ACTION ITEM:
Write out the full listing again, exactly as it stands.

(GIVEN INFORMATION begins)

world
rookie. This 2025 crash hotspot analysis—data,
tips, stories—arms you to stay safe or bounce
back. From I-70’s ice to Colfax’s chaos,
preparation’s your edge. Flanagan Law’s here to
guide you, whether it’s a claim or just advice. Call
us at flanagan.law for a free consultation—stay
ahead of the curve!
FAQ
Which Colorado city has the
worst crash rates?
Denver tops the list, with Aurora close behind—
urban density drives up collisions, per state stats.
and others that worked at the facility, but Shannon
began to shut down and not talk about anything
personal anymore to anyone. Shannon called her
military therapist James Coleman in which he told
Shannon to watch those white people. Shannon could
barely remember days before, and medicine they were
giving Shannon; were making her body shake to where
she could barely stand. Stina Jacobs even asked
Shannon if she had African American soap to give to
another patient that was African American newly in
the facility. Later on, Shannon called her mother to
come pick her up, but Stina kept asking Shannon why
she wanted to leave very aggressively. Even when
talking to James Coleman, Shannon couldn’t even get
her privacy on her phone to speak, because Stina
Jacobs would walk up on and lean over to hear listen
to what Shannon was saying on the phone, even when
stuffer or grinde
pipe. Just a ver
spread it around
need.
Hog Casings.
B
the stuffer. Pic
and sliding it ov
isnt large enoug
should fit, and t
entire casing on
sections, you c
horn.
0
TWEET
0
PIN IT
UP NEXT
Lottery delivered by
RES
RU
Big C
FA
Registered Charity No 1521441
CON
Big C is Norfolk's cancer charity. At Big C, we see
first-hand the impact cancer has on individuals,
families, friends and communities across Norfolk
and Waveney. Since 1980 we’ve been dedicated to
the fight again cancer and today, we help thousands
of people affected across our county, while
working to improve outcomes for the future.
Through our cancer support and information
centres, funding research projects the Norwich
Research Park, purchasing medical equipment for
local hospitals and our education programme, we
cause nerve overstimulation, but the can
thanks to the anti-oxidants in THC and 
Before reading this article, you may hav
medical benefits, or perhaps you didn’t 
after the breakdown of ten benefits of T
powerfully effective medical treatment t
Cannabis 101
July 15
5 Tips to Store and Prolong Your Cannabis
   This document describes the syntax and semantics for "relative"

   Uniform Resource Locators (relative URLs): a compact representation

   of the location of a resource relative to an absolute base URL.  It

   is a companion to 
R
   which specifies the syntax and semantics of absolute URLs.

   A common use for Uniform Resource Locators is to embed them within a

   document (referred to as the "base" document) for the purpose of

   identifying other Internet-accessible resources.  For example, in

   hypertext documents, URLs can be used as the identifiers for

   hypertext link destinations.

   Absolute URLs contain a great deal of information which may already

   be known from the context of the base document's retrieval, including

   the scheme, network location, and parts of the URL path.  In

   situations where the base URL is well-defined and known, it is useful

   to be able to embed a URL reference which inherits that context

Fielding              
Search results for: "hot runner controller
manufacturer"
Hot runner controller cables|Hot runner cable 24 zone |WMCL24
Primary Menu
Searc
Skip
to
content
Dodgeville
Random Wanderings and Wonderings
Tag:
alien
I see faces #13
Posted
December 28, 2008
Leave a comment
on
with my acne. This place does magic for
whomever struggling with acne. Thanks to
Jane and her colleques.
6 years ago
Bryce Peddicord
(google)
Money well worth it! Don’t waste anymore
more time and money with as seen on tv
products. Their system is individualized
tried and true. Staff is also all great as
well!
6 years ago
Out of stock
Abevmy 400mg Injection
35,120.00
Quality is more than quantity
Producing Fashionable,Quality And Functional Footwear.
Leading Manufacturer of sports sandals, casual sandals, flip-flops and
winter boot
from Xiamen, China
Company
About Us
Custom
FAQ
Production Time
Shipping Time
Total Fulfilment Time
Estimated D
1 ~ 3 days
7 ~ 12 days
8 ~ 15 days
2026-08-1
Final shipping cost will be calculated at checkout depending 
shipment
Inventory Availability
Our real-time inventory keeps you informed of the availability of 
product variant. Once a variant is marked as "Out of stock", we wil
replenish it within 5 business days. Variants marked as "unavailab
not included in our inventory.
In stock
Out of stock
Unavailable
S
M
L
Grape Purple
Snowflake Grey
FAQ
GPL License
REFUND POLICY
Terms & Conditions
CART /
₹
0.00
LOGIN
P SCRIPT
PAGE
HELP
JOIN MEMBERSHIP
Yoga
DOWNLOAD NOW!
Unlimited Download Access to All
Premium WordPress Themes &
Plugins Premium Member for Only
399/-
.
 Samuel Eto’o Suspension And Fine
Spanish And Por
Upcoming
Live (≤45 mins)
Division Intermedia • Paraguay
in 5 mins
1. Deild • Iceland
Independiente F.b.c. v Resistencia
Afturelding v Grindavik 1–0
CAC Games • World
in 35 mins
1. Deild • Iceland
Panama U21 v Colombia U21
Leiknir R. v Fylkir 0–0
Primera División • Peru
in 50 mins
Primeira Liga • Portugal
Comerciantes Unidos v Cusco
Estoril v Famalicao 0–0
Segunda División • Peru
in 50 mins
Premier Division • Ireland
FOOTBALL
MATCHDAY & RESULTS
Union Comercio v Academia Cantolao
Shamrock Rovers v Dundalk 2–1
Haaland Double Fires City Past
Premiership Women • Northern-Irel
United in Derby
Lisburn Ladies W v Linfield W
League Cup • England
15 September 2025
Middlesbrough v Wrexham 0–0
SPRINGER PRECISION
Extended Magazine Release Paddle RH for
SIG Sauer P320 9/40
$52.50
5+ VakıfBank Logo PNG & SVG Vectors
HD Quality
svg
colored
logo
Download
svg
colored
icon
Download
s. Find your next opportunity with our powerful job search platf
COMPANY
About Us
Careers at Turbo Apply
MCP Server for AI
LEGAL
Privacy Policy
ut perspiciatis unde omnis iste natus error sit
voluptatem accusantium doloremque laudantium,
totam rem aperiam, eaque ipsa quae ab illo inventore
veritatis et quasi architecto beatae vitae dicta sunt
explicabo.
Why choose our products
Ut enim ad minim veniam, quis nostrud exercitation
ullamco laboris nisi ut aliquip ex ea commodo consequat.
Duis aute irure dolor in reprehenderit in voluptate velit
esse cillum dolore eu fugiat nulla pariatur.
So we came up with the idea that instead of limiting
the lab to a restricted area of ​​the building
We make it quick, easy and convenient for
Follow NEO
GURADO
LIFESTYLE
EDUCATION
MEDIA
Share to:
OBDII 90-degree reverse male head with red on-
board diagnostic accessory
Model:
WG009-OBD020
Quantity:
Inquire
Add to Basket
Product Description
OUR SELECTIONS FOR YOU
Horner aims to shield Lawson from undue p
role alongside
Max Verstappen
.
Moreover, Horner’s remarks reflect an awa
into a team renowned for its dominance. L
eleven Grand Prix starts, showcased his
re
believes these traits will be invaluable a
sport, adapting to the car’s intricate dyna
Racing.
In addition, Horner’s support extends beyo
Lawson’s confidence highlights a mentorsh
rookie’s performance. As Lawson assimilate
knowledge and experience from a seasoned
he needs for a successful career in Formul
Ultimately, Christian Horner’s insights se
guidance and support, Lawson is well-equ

(GIVEN INFORMATION ends)

REPLY TO THE EXERCISE:
world
rookie. This 2025 crash hotspot analysis—data,
tips, stories—arms you to stay safe or bounce
back. From I-70’s ice to Colfax’s chaos,
preparation’s your edge. Flanagan Law’s here to
guide you, whether it’s a claim or just advice. Call
us at flanagan.law for a free consultation—stay
ahead of the curve!
FAQ
Which Colorado city has the
worst crash rates?
Denver tops the list, with Aurora close behind—
urban density drives up collisions, per state stats.
and others that worked at the facility, but Shannon
began to shut down and not talk about anything
personal anymore to anyone. Shannon called her
military therapist James Coleman in which he told
Shannon to watch those white people. Shannon could
barely remember days before, and medicine they were
giving Shannon; were making her body shake to where
she could barely stand. Stina Jacobs even asked
Shannon if she had African American soap to give to
another patient that was African American newly in
the facility. Later on, Shannon called her mother to
come pick her up, but Stina kept asking Shannon why
she wanted to leave very aggressively. Even when
talking to James Coleman, Shannon couldn’t even get
her privacy on her phone to speak, because Stina
Jacobs would walk up on and lean over to hear listen
to what Shannon was saying on the phone, even when
stuffer or grinde
pipe. Just a ver
spread it around
need.
Hog Casings.
B
the stuffer. Pic
and sliding it ov
isnt large enoug
should fit, and t
entire casing on
sections, you c
horn.
0
TWEET
0
PIN IT
UP NEXT
Lottery delivered by
RES
RU
Big C
FA
Registered Charity No 1521441
CON
Big C is Norfolk's cancer charity. At Big C, we see
first-hand the impact cancer has on individuals,
families, friends and communities across Norfolk
and Waveney. Since 1980 we’ve been dedicated to
the fight again cancer and today, we help thousands
of people affected across our county, while
working to improve outcomes for the future.
Through our cancer support and information
centres, funding research projects the Norwich
Research Park, purchasing medical equipment for
local hospitals and our education programme, we
cause nerve overstimulation, but the can
thanks to the anti-oxidants in THC and 
Before reading this article, you may hav
medical benefits, or perhaps you didn’t 
after the breakdown of ten benefits of T
powerfully effective medical treatment t
Cannabis 101
July 15
5 Tips to Store and Prolong Your Cannabis
   This document describes the syntax and semantics for "relative"

   Uniform Resource Locators (relative URLs): a compact representation

   of the location of a resource relative to an absolute base URL.  It

   is a companion to 
R
   which specifies the syntax and semantics of absolute URLs.

   A common use for Uniform Resource Locators is to embed them within a

   document (referred to as the "base" document) for the purpose of

   identifying other Internet-accessible resources.  For example, in

   hypertext documents, URLs can be used as the identifiers for

   hypertext link destinations.

   Absolute URLs contain a great deal of information which may already

   be known from the context of the base document's retrieval, including

   the scheme, network location, and parts of the URL path.  In

   situations where the base URL is well-defined and known, it is useful

   to be able to embed a URL reference which inherits that context

Fielding              
Search results for: "hot runner controller
manufacturer"
Hot runner controller cables|Hot runner cable 24 zone |WMCL24
Primary Menu
Searc
Skip
to
content
Dodgeville
Random Wanderings and Wonderings
Tag:
alien
I see faces #13
Posted
December 28, 2008
Leave a comment
on
with my acne. This place does magic for
whomever struggling with acne. Thanks to
Jane and her colleques.
6 years ago
Bryce Peddicord
(google)
Money well worth it! Don’t waste anymore
more time and money with as seen on tv
products. Their system is individualized
tried and true. Staff is also all great as
well!
6 years ago
Out of stock
Abevmy 400mg Injection
35,120.00
Quality is more than quantity
Producing Fashionable,Quality And Functional Footwear.
Leading Manufacturer of sports sandals, casual sandals, flip-flops and
winter boot
from Xiamen, China
Company
About Us
Custom
FAQ
Production Time
Shipping Time
Total Fulfilment Time
Estimated D
1 ~ 3 days
7 ~ 12 days
8 ~ 15 days
2026-08-1
Final shipping cost will be calculated at checkout depending 
shipment
Inventory Availability
Our real-time inventory keeps you informed of the availability of 
product variant. Once a variant is marked as "Out of stock", we wil
replenish it within 5 business days. Variants marked as "unavailab
not included in our inventory.
In stock
Out of stock
Unavailable
S
M
L
Grape Purple
Snowflake Grey
FAQ
GPL License
REFUND POLICY
Terms & Conditions
CART /
₹
0.00
LOGIN
P SCRIPT
PAGE
HELP
JOIN MEMBERSHIP
Yoga
DOWNLOAD NOW!
Unlimited Download Access to All
Premium WordPress Themes &
Plugins Premium Member for Only
399/-
.
 Samuel Eto’o Suspension And Fine
Spanish And Por
Upcoming
Live (≤45 mins)
Division Intermedia • Paraguay
in 5 mins
1. Deild • Iceland
Independiente F.b.c. v Resistencia
Afturelding v Grindavik 1–0
CAC Games • World
in 35 mins
1. Deild • Iceland
Panama U21 v Colombia U21
Leiknir R. v Fylkir 0–0
Primera División • Peru
in 50 mins
Primeira Liga • Portugal
Comerciantes Unidos v Cusco
Estoril v Famalicao 0–0
Segunda División • Peru
in 50 mins
Premier Division • Ireland
FOOTBALL
MATCHDAY & RESULTS
Union Comercio v Academia Cantolao
Shamrock Rovers v Dundalk 2–1
Haaland Double Fires City Past
Premiership Women • Northern-Irel
United in Derby
Lisburn Ladies W v Linfield W
League Cup • England
15 September 2025
Middlesbrough v Wrexham 0–0
SPRINGER PRECISION
Extended Magazine Release Paddle RH for
SIG Sauer P320 9/40
$52.50
5+ VakıfBank Logo PNG & SVG Vectors
HD Quality
svg
colored
logo
Download
svg
colored
icon
Download
s. Find your next opportunity with our powerful job search platf
COMPANY
About Us
Careers at Turbo Apply
MCP Server for AI
LEGAL
Privacy Policy
ut perspiciatis unde omnis iste natus error sit
voluptatem accusantium doloremque laudantium,
totam rem aperiam, eaque ipsa quae ab illo inventore
veritatis et quasi architecto beatae vitae dicta sunt
explicabo.
Why choose our products
Ut enim ad minim veniam, quis nostrud exercitation
ullamco laboris nisi ut aliquip ex ea commodo consequat.
Duis aute irure dolor in reprehenderit in voluptate velit
esse cillum dolore eu fugiat nulla pariatur.
So we came up with the idea that instead of limiting
the lab to a restricted area of ​​the building
We make it quick, easy and convenient for
Follow NEO
GURADO
LIFESTYLE
EDUCATION
MEDIA
Share to:
OBDII 90-degree reverse male head with red on-
board diagnostic accessory
Model:
WG009-OBD020
Quantity:
Inquire
Add to Basket
Product Description
OUR SELECTIONS FOR YOU
Horner aims to shield Lawson from undue p
role alongside
Max Verstappen
.
Moreover, Horner’s remarks reflect an awa
into a team renowned for its dominance. L
eleven Grand Prix starts, showcased his
re
believes these traits will be invaluable a
sport, adapting to the car’s intricate dyna
Racing.
In addition, Horner’s support extends beyo
Lawson’s confidence highlights a mentorsh
rookie’s performance. As Lawson assimilate
knowledge and experience from a seasoned
he needs for a successful career in Formul
Ultimately, Christian Horner’s insights se
guidance and support, Lawson is well-equ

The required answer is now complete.